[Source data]
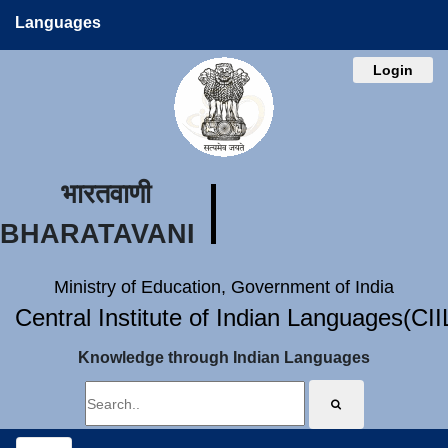
Languages
Login
भारतवाणी
BHARATAVANI
Ministry of Education, Government of India
Central Institute of Indian Languages(CI
Knowledge through Indian Languages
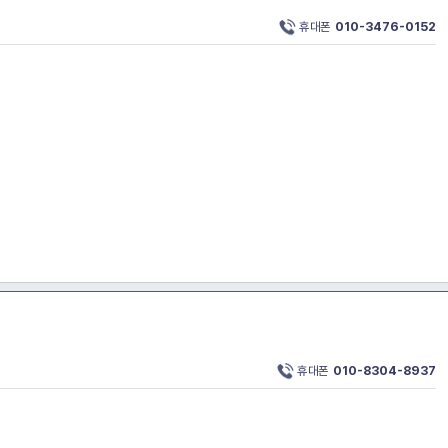
휴대폰
010-3476-0152
휴대폰
010-8304-8937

#### [TASK]
If any image appears in the entries, omit it and return the rest verbatim.

#### [COMPLETED TASK]
Languages
Login
भारतवाणी
BHARATAVANI
Ministry of Education, Government of India
Central Institute of Indian Languages(CI
Knowledge through Indian Languages
휴대폰
010-3476-0152
휴대폰
010-8304-8937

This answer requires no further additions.